• U.S.

Art: Party by Fisher

4 minute read
TIME

Oldtimers insist that there are still carriages on the streets of Norwalk, Ohio, built by Andrew Fisher. Andrew begat Lawrence, also a wheelwright, and Lawrence begat seven sons. They were named William Andrew, Frederic John, Alfred Joseph, Charles Thomas, Edward Francis, Lawrence Peter, Howard. William Andrew was the lazy one. He would cock his hat over his eye, pretend not to see his father beckoning him into the blacksmith shop. But ultimately he and all the rest except Howard industriously followed their father’s and grandfather’s trade. After the turn of the century the six Brothers Fisher started Fisher Body Corp. William Andrew became president. General Motors took them in and today they are the most numerous, most affluent guild-family in the world. Partly to advertise Fisher Bodies, and partly because they relish good craftsmanship, last week they had a party.

To the Fisher party, held in the auditorium of the GM building in Detroit, went 104 boys from 48 States and the District of Columbia. They were all either junior (12 to 16) or senior (16 to 19) members of the Fisher Body Craftsman’s Guild. Each had constructed a model of the Napoleonic coach which is the Fisher Body trademark. Some 1,350 other U.S. boys had built models too, but these 104 were the best. In the pocket of his Sunday suit, each boy had some part of $50 which General Motors had given him for spending money during his visit to Detroit. While Graham McNamee gushed a description of the setting over a national hookup on the General Motors Family Party radio hour, each boy wondered if he was going to be one of the four to receive a $5,000 four-year scholarship at college.

Formed last August, the Guild had sent its members specifications for the coach. Technicians had examined hundreds of models, alike to the lay observer as two peas in a pod. The judges included President Thomas Stockham Baker of Carnegie Institute of Technology; Board Chairman Robert Andrews Millikan of California Institute of Technology; Board Chairman Samuel Wesley Stratton of Massachusetts Institute of Technology; Dean Dexter Simpson Kimball of Cornell’s College of Engineering and eight other engineering deans and professors. Also there was Daniel Carter Beard, national Boy Scout commissioner, who served as honorary president of the Guild, of which William Andrew Fisher is president.

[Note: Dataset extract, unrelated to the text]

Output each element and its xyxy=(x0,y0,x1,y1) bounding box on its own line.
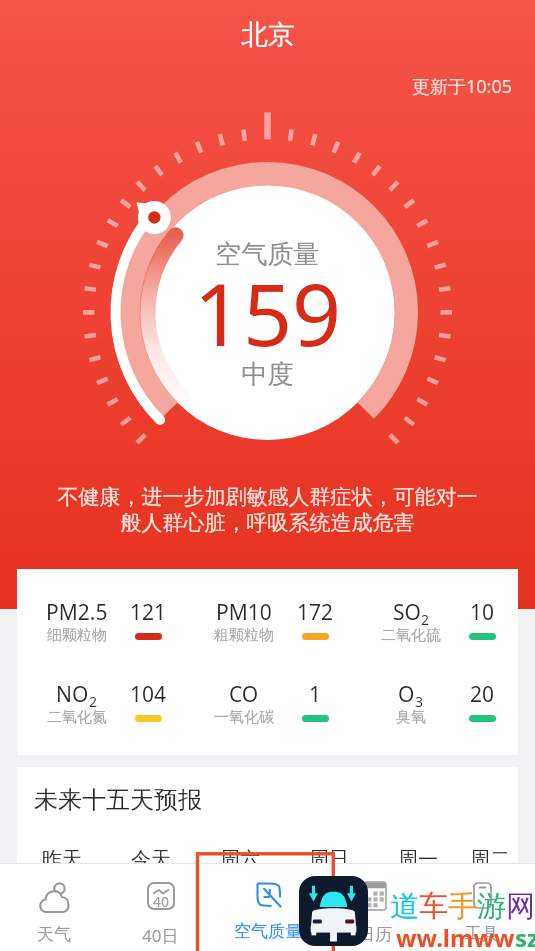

President Fisher, who wanted to see what the nation’s boys could do with plane, chisel, glue and mould, had sounded the Guild’s keynote last year: “It is our endeavor to foster . . . that spirit of fine workmanship which permeated the craft guilds of bygone centuries. . . . There was a pride in workmanship which kept alive a competitive spirit among Guild workers, and there was a healthy rivalry between Guilds in the same industry. . . . Regardless of the advancement in machinery, there is today and will continue to be a need for real artisans and craftsmen.”

Hushed was the hall when the ice cream plates were cleared away. Impressively the winners were announced. One of the senior Guildsmen had won on his home ground—Raymond S. Doerr of Battle Creek, Mich. Graduated from high school in February, he was encouraged by his father—a pattern maker for a plumbing manufacturer—to build a coach instead of looking for work. He set up a workshop in the family’s basement. The other senior winner was a boy named Albert Fischer from Waukegan Ill. He was let out of his draftsman’s job, spent 1,200 hours on his coach.

Howard Jennings, one of the junior scholarship winners, came from Denver, Colo., used the machinery at the printing shop where his father is a steel engraver. Donald Burnham of West Lafayette, Ind., worked at home in a little basement. An old hand at modelling, he once got a trip to Europe for making a miniature airplane.

When they have finished their college courses all the winners will be offered General Motors jobs.